### Task to complete
Filter the data for "которые" and copy matching lines.

### Provided entries
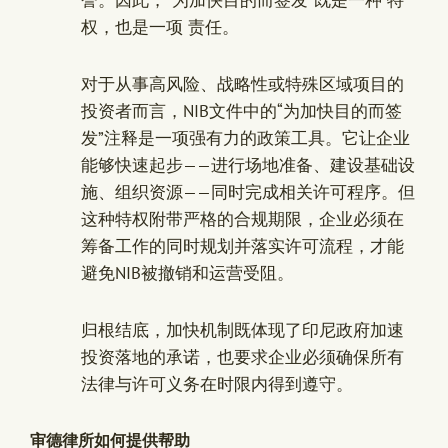
誉。因此，“为加快目的而签发”既是一种 特
权，也是一项 责任。
对于从事高风险、战略性或特殊区域项目的
投资者而言，NIB文件中的“为加快目的而签
发”注释是一项强有力的政策工具。它让企业
能够快速起步——进行场地准备、建设基础设
施、组织资源——同时完成相关许可程序。但
这种特权附带严格的合规期限，企业必须在
筹备工作的同时规划并落实许可流程，才能
避免NIB被撤销和运营受阻。
归根结底，加快机制既体现了印尼政府加速
投资落地的承诺，也要求企业必须确保所有
法律与许可义务在时限内得到遵守。
审德律所如何提供帮助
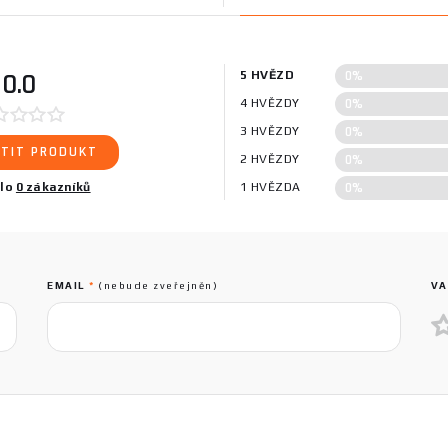
0%
0.0
5 HVĚZD
0%
4 HVĚZDY
0%
3 HVĚZDY
TIT PRODUKT
0%
2 HVĚZDY
0%
ilo
0 zákazníků
1 HVĚZDA
EMAIL
*
(nebude zveřejněn)
VA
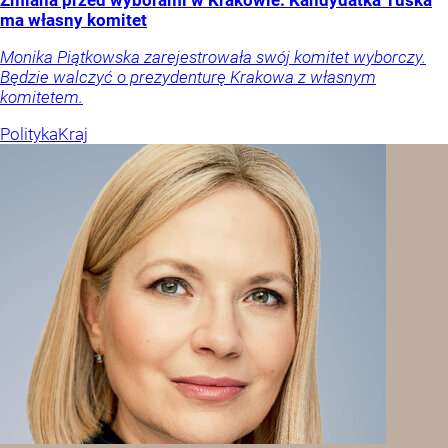
ma własny komitet
Monika Piątkowska zarejestrowała swój komitet wyborczy.
Będzie walczyć o prezydenturę Krakowa z własnym
komitetem.
Polityka
Kraj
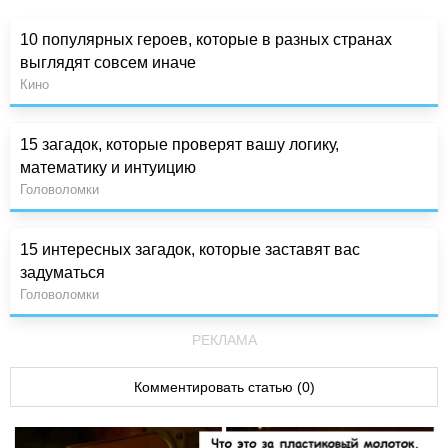
10 популярных героев, которые в разных странах
выглядят совсем иначе
Кино
15 загадок, которые проверят вашу логику,
математику и интуицию
Головоломки
15 интересных загадок, которые заставят вас
задуматься
Головоломки
РЕКЛАМА
Комментировать статью (0)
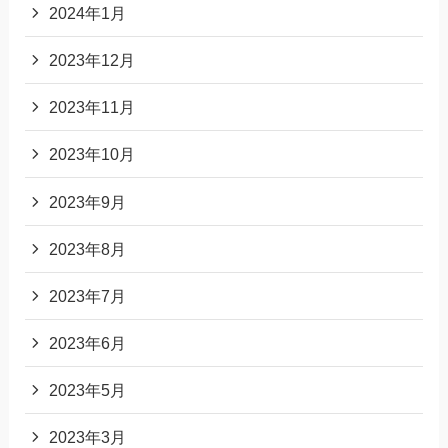
2024年1月
2023年12月
2023年11月
2023年10月
2023年9月
2023年8月
2023年7月
2023年6月
2023年5月
2023年3月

### Solution below
10 популярных героев, которые в разных странах
15 загадок, которые проверят вашу логику,
15 интересных загадок, которые заставят вас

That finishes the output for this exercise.